- Opening Delimiter -
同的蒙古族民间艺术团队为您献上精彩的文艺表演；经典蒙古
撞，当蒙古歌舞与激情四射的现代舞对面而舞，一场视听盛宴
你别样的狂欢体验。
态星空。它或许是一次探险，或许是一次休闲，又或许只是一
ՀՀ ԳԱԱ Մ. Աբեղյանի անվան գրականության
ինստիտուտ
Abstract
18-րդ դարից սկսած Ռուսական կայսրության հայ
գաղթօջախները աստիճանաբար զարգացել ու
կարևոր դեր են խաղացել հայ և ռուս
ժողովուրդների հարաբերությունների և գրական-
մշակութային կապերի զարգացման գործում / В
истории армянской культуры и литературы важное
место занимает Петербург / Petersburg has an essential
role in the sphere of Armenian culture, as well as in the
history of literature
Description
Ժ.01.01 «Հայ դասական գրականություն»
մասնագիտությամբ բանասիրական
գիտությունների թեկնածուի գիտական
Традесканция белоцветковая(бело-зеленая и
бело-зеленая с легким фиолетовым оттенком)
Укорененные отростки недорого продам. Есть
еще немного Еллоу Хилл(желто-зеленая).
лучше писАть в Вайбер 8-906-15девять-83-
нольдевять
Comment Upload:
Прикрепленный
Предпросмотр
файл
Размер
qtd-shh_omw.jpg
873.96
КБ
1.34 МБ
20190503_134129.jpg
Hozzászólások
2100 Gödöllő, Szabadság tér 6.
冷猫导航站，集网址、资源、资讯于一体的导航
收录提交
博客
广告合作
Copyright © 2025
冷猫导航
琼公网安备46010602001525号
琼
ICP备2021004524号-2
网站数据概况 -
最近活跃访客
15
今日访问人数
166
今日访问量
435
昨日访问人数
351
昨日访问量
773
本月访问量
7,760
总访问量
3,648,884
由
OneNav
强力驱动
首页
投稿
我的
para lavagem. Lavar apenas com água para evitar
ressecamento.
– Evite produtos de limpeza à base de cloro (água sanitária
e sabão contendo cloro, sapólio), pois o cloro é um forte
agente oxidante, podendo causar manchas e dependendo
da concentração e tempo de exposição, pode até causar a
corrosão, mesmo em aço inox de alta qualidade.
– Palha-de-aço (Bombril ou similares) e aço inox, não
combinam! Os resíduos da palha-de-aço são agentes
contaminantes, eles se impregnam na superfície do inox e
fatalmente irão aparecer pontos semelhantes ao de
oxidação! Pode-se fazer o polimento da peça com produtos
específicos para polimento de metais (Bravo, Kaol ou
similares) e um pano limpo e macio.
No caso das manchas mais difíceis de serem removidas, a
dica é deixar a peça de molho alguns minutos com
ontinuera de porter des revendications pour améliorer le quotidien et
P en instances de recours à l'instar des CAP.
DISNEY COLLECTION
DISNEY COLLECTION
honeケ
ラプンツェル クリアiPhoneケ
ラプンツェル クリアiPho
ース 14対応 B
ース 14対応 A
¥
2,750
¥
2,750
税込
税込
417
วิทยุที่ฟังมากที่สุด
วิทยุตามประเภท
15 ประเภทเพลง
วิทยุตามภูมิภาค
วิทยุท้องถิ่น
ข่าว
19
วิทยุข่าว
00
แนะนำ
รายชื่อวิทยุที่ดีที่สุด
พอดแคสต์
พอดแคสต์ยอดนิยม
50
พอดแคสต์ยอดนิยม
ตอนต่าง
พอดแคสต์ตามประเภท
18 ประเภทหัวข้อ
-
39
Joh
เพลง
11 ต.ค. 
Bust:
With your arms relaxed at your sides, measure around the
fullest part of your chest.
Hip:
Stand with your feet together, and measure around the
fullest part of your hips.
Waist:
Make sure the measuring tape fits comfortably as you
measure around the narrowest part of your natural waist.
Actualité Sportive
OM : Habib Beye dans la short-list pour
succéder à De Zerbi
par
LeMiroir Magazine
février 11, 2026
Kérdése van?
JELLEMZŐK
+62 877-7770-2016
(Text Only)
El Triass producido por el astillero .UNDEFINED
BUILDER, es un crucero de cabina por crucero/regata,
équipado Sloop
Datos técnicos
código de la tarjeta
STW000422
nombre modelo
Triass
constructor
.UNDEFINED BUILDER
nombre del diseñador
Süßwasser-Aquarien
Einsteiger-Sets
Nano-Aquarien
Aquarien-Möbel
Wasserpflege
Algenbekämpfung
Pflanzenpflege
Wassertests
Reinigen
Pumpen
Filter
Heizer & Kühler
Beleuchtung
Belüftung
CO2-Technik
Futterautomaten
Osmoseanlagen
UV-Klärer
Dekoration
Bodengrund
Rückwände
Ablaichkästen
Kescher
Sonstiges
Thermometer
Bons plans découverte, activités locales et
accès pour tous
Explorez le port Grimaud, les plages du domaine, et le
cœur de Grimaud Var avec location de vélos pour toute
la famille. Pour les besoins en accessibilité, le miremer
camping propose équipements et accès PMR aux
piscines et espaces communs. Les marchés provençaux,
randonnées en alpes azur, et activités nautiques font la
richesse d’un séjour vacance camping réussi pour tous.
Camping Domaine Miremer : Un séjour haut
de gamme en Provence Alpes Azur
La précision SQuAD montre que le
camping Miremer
- Closing Delimiter -
● **Try it**: Can you restate every record above word for word?

● **Answer space**:
同的蒙古族民间艺术团队为您献上精彩的文艺表演；经典蒙古
撞，当蒙古歌舞与激情四射的现代舞对面而舞，一场视听盛宴
你别样的狂欢体验。
态星空。它或许是一次探险，或许是一次休闲，又或许只是一
ՀՀ ԳԱԱ Մ. Աբեղյանի անվան գրականության
ինստիտուտ
Abstract
18-րդ դարից սկսած Ռուսական կայսրության հայ
գաղթօջախները աստիճանաբար զարգացել ու
կարևոր դեր են խաղացել հայ և ռուս
ժողովուրդների հարաբերությունների և գրական-
մշակութային կապերի զարգացման գործում / В
истории армянской культуры и литературы важное
место занимает Петербург / Petersburg has an essential
role in the sphere of Armenian culture, as well as in the
history of literature
Description
Ժ.01.01 «Հայ դասական գրականություն»
մասնագիտությամբ բանասիրական
գիտությունների թեկնածուի գիտական
Традесканция белоцветковая(бело-зеленая и
бело-зеленая с легким фиолетовым оттенком)
Укорененные отростки недорого продам. Есть
еще немного Еллоу Хилл(желто-зеленая).
лучше писАть в Вайбер 8-906-15девять-83-
нольдевять
Comment Upload:
Прикрепленный
Предпросмотр
файл
Размер
qtd-shh_omw.jpg
873.96
КБ
1.34 МБ
20190503_134129.jpg
Hozzászólások
2100 Gödöllő, Szabadság tér 6.
冷猫导航站，集网址、资源、资讯于一体的导航
收录提交
博客
广告合作
Copyright © 2025
冷猫导航
琼公网安备46010602001525号
琼
ICP备2021004524号-2
网站数据概况 -
最近活跃访客
15
今日访问人数
166
今日访问量
435
昨日访问人数
351
昨日访问量
773
本月访问量
7,760
总访问量
3,648,884
由
OneNav
强力驱动
首页
投稿
我的
para lavagem. Lavar apenas com água para evitar
ressecamento.
– Evite produtos de limpeza à base de cloro (água sanitária
e sabão contendo cloro, sapólio), pois o cloro é um forte
agente oxidante, podendo causar manchas e dependendo
da concentração e tempo de exposição, pode até causar a
corrosão, mesmo em aço inox de alta qualidade.
– Palha-de-aço (Bombril ou similares) e aço inox, não
combinam! Os resíduos da palha-de-aço são agentes
contaminantes, eles se impregnam na superfície do inox e
fatalmente irão aparecer pontos semelhantes ao de
oxidação! Pode-se fazer o polimento da peça com produtos
específicos para polimento de metais (Bravo, Kaol ou
similares) e um pano limpo e macio.
No caso das manchas mais difíceis de serem removidas, a
dica é deixar a peça de molho alguns minutos com
ontinuera de porter des revendications pour améliorer le quotidien et
P en instances de recours à l'instar des CAP.
DISNEY COLLECTION
DISNEY COLLECTION
honeケ
ラプンツェル クリアiPhoneケ
ラプンツェル クリアiPho
ース 14対応 B
ース 14対応 A
¥
2,750
¥
2,750
税込
税込
417
วิทยุที่ฟังมากที่สุด
วิทยุตามประเภท
15 ประเภทเพลง
วิทยุตามภูมิภาค
วิทยุท้องถิ่น
ข่าว
19
วิทยุข่าว
00
แนะนำ
รายชื่อวิทยุที่ดีที่สุด
พอดแคสต์
พอดแคสต์ยอดนิยม
50
พอดแคสต์ยอดนิยม
ตอนต่าง
พอดแคสต์ตามประเภท
18 ประเภทหัวข้อ
-
39
Joh
เพลง
11 ต.ค. 
Bust:
With your arms relaxed at your sides, measure around the
fullest part of your chest.
Hip:
Stand with your feet together, and measure around the
fullest part of your hips.
Waist:
Make sure the measuring tape fits comfortably as you
measure around the narrowest part of your natural waist.
Actualité Sportive
OM : Habib Beye dans la short-list pour
succéder à De Zerbi
par
LeMiroir Magazine
février 11, 2026
Kérdése van?
JELLEMZŐK
+62 877-7770-2016
(Text Only)
El Triass producido por el astillero .UNDEFINED
BUILDER, es un crucero de cabina por crucero/regata,
équipado Sloop
Datos técnicos
código de la tarjeta
STW000422
nombre modelo
Triass
constructor
.UNDEFINED BUILDER
nombre del diseñador
Süßwasser-Aquarien
Einsteiger-Sets
Nano-Aquarien
Aquarien-Möbel
Wasserpflege
Algenbekämpfung
Pflanzenpflege
Wassertests
Reinigen
Pumpen
Filter
Heizer & Kühler
Beleuchtung
Belüftung
CO2-Technik
Futterautomaten
Osmoseanlagen
UV-Klärer
Dekoration
Bodengrund
Rückwände
Ablaichkästen
Kescher
Sonstiges
Thermometer
Bons plans découverte, activités locales et
accès pour tous
Explorez le port Grimaud, les plages du domaine, et le
cœur de Grimaud Var avec location de vélos pour toute
la famille. Pour les besoins en accessibilité, le miremer
camping propose équipements et accès PMR aux
piscines et espaces communs. Les marchés provençaux,
randonnées en alpes azur, et activités nautiques font la
richesse d’un séjour vacance camping réussi pour tous.
Camping Domaine Miremer : Un séjour haut
de gamme en Provence Alpes Azur
La précision SQuAD montre que le
camping Miremer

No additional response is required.